Okay so now let's do the same problem but from the point of view of Bayes's theorem. What we will do is try and compute the probability p, that a given pregnancy comes from the control group. If there is no difference between test and control we should be concluding that p = 0.5.

We will compute the Bayesian results for a range of p values (I'll explain why when we get to it). To make our lives easy we can just work with a set of discrete values, but you need to use enough of them to discern a difference (think about the significance level we were discussing before):

Let's take the hypothesis:  p = 0.1, 0.2, ..., 0.8, 0.9.

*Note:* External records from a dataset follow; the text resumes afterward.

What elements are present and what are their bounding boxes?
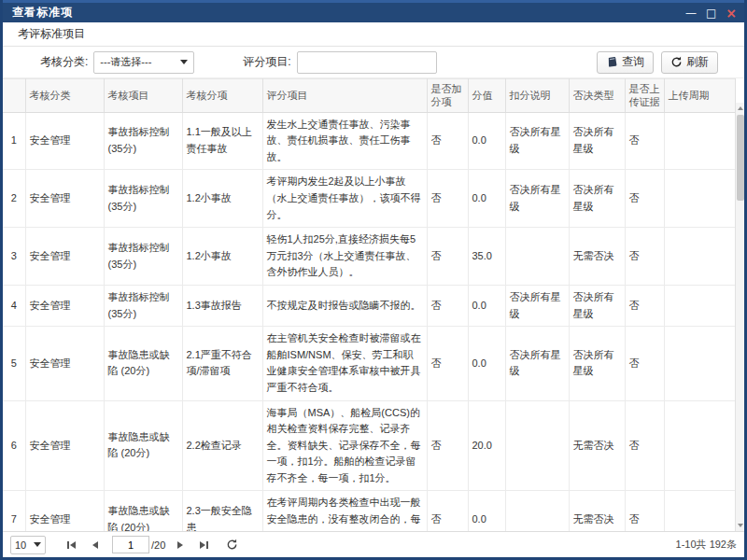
cell-score: 0.0 (468, 112, 505, 170)
page-number-input[interactable] (112, 536, 149, 553)
section-header: 考评标准项目 (3, 22, 744, 47)
reload-page-button[interactable] (226, 539, 238, 551)
prev-page-button[interactable] (92, 538, 98, 553)
cell-cycle (664, 400, 735, 491)
scroll-down-icon[interactable] (736, 520, 744, 531)
cell-cycle (664, 170, 735, 228)
cell-no: 3 (3, 228, 25, 286)
column-header-deduction: 扣分说明 (505, 79, 569, 113)
page-size-select[interactable]: 10 (10, 536, 46, 554)
column-header-veto-type: 否决类型 (569, 79, 625, 113)
minimize-button[interactable]: — (685, 7, 697, 19)
cell-veto: 否决所有星级 (569, 285, 625, 326)
cell-score: 0.0 (468, 285, 505, 326)
column-header-index (3, 79, 25, 113)
cell-deduct: 否决所有星级 (505, 112, 569, 170)
column-header-bonus: 是否加分项 (427, 79, 468, 113)
project-filter-label: 评分项目: (243, 54, 290, 70)
category-select[interactable]: ---请选择--- (93, 51, 194, 74)
cell-project: 发生水上交通责任事故、污染事故、责任机损事故、责任工伤事故。 (262, 112, 427, 170)
column-header-score: 分值 (468, 79, 505, 113)
cell-upload: 否 (625, 285, 664, 326)
cell-upload: 否 (625, 228, 664, 286)
modal-window: 查看标准项 — □ × 考评标准项目 考核分类: ---请选择--- 评分项目:… (0, 0, 747, 560)
prev-page-icon (92, 541, 98, 549)
table-row[interactable]: 3安全管理事故指标控制 (35分)1.2小事故轻伤1人扣25分,直接经济损失每5… (3, 228, 735, 286)
cell-deduct: 否决所有星级 (505, 327, 569, 400)
cell-score: 0.0 (468, 170, 505, 228)
table-row[interactable]: 1安全管理事故指标控制 (35分)1.1一般及以上责任事故发生水上交通责任事故、… (3, 112, 735, 170)
cell-bonus: 否 (427, 228, 468, 286)
cell-sub: 1.2小事故 (182, 228, 262, 286)
table-row[interactable]: 2安全管理事故指标控制 (35分)1.2小事故考评期内发生2起及以上小事故（水上… (3, 170, 735, 228)
filter-toolbar: 考核分类: ---请选择--- 评分项目: 查询 刷新 (3, 47, 744, 78)
first-page-icon (70, 541, 76, 549)
cell-bonus: 否 (427, 491, 468, 531)
cell-category: 安全管理 (25, 400, 104, 491)
close-button[interactable]: × (726, 7, 737, 20)
table-body: 1安全管理事故指标控制 (35分)1.1一般及以上责任事故发生水上交通责任事故、… (3, 112, 735, 531)
maximize-button[interactable]: □ (706, 7, 716, 19)
cell-no: 4 (3, 285, 25, 326)
scroll-up-icon[interactable] (736, 103, 744, 114)
cell-deduct (505, 400, 569, 491)
table-row[interactable]: 7安全管理事故隐患或缺陷 (20分)2.3一般安全隐患在考评周期内各类检查中出现… (3, 491, 735, 531)
cell-veto: 无需否决 (569, 400, 625, 491)
project-filter-input[interactable] (297, 51, 437, 74)
grid-table: 考核分类 考核项目 考核分项 评分项目 是否加分项 分值 扣分说明 否决类型 是… (3, 78, 736, 531)
cell-sub: 2.1严重不符合项/滞留项 (182, 327, 262, 400)
header-row: 考核分类 考核项目 考核分项 评分项目 是否加分项 分值 扣分说明 否决类型 是… (3, 79, 735, 113)
scrollbar-thumb[interactable] (737, 115, 744, 201)
cell-bonus: 否 (427, 400, 468, 491)
refresh-icon (670, 56, 683, 68)
cell-upload: 否 (625, 112, 664, 170)
title-bar: 查看标准项 — □ × (3, 0, 744, 22)
data-grid: 考核分类 考核项目 考核分项 评分项目 是否加分项 分值 扣分说明 否决类型 是… (3, 78, 744, 531)
category-filter-label: 考核分类: (40, 54, 88, 70)
column-header-subitem: 考核分项 (182, 79, 262, 113)
query-button-label: 查询 (622, 54, 644, 70)
cell-item: 事故指标控制 (35分) (104, 170, 182, 228)
cell-upload: 否 (625, 400, 664, 491)
column-header-category: 考核分类 (25, 79, 104, 113)
cell-category: 安全管理 (25, 327, 104, 400)
cell-cycle (664, 228, 735, 286)
table-row[interactable]: 5安全管理事故隐患或缺陷 (20分)2.1严重不符合项/滞留项在主管机关安全检查… (3, 327, 735, 400)
cell-upload: 否 (625, 491, 664, 531)
cell-category: 安全管理 (25, 112, 104, 170)
cell-veto: 否决所有星级 (569, 327, 625, 400)
cell-sub: 1.1一般及以上责任事故 (182, 112, 262, 170)
cell-no: 7 (3, 491, 25, 531)
cell-score: 0.0 (468, 491, 505, 531)
next-page-icon (177, 541, 183, 549)
chevron-down-icon (180, 60, 188, 64)
vertical-scrollbar[interactable] (735, 103, 744, 531)
query-button[interactable]: 查询 (597, 51, 654, 74)
pagination-bar: 10 /20 1-10共 192条 (3, 531, 744, 557)
cell-score: 20.0 (468, 400, 505, 491)
cell-item: 事故隐患或缺陷 (20分) (104, 327, 182, 400)
next-page-button[interactable] (177, 538, 183, 553)
cell-score: 0.0 (468, 327, 505, 400)
cell-project: 考评期内发生2起及以上小事故（水上交通责任事故），该项不得分。 (262, 170, 427, 228)
cell-project: 在考评周期内各类检查中出现一般安全隐患的，没有整改闭合的，每一项，扣3分。 (262, 491, 427, 531)
refresh-button[interactable]: 刷新 (661, 51, 718, 74)
first-page-button[interactable] (67, 538, 76, 553)
cell-no: 1 (3, 112, 25, 170)
cell-item: 事故指标控制 (35分) (104, 112, 182, 170)
cell-veto: 无需否决 (569, 228, 625, 286)
table-row[interactable]: 4安全管理事故指标控制 (35分)1.3事故报告不按规定及时报告或隐瞒不报的。否… (3, 285, 735, 326)
cell-no: 2 (3, 170, 25, 228)
table-row[interactable]: 6安全管理事故隐患或缺陷 (20分)2.2检查记录海事局（MSA）、船检局(CC… (3, 400, 735, 491)
page-size-value: 10 (15, 539, 26, 551)
record-count-summary: 1-10共 192条 (676, 538, 737, 552)
cell-cycle (664, 285, 735, 326)
cell-deduct: 否决所有星级 (505, 170, 569, 228)
last-page-button[interactable] (200, 538, 208, 553)
cell-item: 事故隐患或缺陷 (20分) (104, 400, 182, 491)
cell-project: 不按规定及时报告或隐瞒不报的。 (262, 285, 427, 326)
cell-upload: 否 (625, 327, 664, 400)
cell-bonus: 否 (427, 285, 468, 326)
cell-deduct: 否决所有星级 (505, 285, 569, 326)
cell-item: 事故指标控制 (35分) (104, 285, 182, 326)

We need to make prior estimates for how likely these propotions are (without reference to the observation of k=4). Our belief prior to the observations, reflecting the null hypothesis is that p=0.5 is most likely and that the other probabilities are equally (and non-zero) likely. We could use 0.52 for p=0.5; and 0.06 for the other 8. But note this is a choice, there are some rules about how to proceed in general.


In [6]:
P_model = { 0.1:0.06, 0.2:0.06, 0.3:0.06, 0.4:0.06, 0.5:0.52, 0.6:0.06, 0.7:0.06, 0.8:0.06, 0.9:0.06}
P_model

{0.1: 0.06,
 0.2: 0.06,
 0.3: 0.06,
 0.4: 0.06,
 0.5: 0.52,
 0.6: 0.06,
 0.7: 0.06,
 0.8: 0.06,
 0.9: 0.06}

In [13]:
# The total probability for our models needs to be 1

sum( P_model.values() )

1.0000000000000002

We then compute the likliehoods:  $$ P(k=4 | n=20, p)$$

Note this is just a binomial probability:  $p^4 (1-p)^{16} \binom{20}{4} $

In [23]:
P_data_model = {}

for p in P_model:
    
    P_data_model[p] = p**4 * (1-p)**(20-4) * binom(20, 4)
    
P_data_model
    

{0.1: 0.08977882814987174,
 0.2: 0.21819940194610074,
 0.3: 0.1304209743738705,
 0.4: 0.03499079040415824,
 0.5: 0.004620552062988281,
 0.6: 0.0002696861504765954,
 0.7: 5.00755833151246e-06,
 0.8: 1.3005697843199956e-08,
 0.9: 3.1788044999999885e-13}

In [24]:
# Then we find the numerators of our Bayes probabilities

P_model_data_model = {}
for p in P_model: 
    
    P_model_data_model[p] = P_model[p] * P_data_model[p] 
    
P_model_data_model

{0.1: 0.005386729688992305,
 0.2: 0.013091964116766044,
 0.3: 0.007825258462432231,
 0.4: 0.0020994474242494944,
 0.5: 0.0024026870727539063,
 0.6: 1.6181169028595726e-05,
 0.7: 3.004534998907476e-07,
 0.8: 7.803418705919973e-10,
 0.9: 1.907282699999993e-14}

In [25]:
# P(data) is then found by summing these results:

P_data = sum( P_model_data_model.values() )
P_data

0.030822569168083413

In [27]:
# and that brings us to our final result the posterior estimates of P_model_data

P_model_data = {}
for p in P_model:
    
    P_model_data[p] = P_model_data_model[p] / P_data
    
P_model_data

{0.1: 0.1747657588054091,
 0.2: 0.42475252615614845,
 0.3: 0.2538807981826265,
 0.4: 0.06811396586704588,
 0.5: 0.07795219988481279,
 0.6: 0.0005249779452308353,
 0.7: 9.747840884135817e-06,
 0.8: 2.531722343898693e-08,
 0.9: 6.18794199016665e-13}

A couple of things:  While we started with a prior estimate of the distribution that favored the null hypothesis, the experiment gave us an updated likliehood with p = 0.2 now showing up as the most likely probability, and p=0.5 now rated at just 8%. If we combine the probabilities for p< 0.5 we find:

In [28]:
P_model_data[0.1] + P_model_data[0.2] + P_model_data[0.3] + P_model_data[0.4]

0.9215130490112299

Meaning our posterior probabilities estimate a 92% chance that $p< 0.5$ and so we are concluding that the drug is effective. Note in this case it is explicitly a statement about the likliehood that the value of p has a particular value based on the educated estimates prior to the experiment and the update following the experiment.

Note also that it is not quite as strong a conclusion as we had in the experimentalist approach. This is due, computationally to our prior estimate (see below) but also reflects our thinking about the problem.

### Effect of the Prior

A big concern about Bayesian methods is the effect of the prior estimate. Consider the previous computation, but suppose we double the sample size and the result successes from k=4 to k=8. 


What you see happening is that any prior estimate we make will be dominated by the likliehoods, provided the sample sizes are large enough. The only caveat is that a prior estimate of 0 for one of our probabilities cannot be adjusted.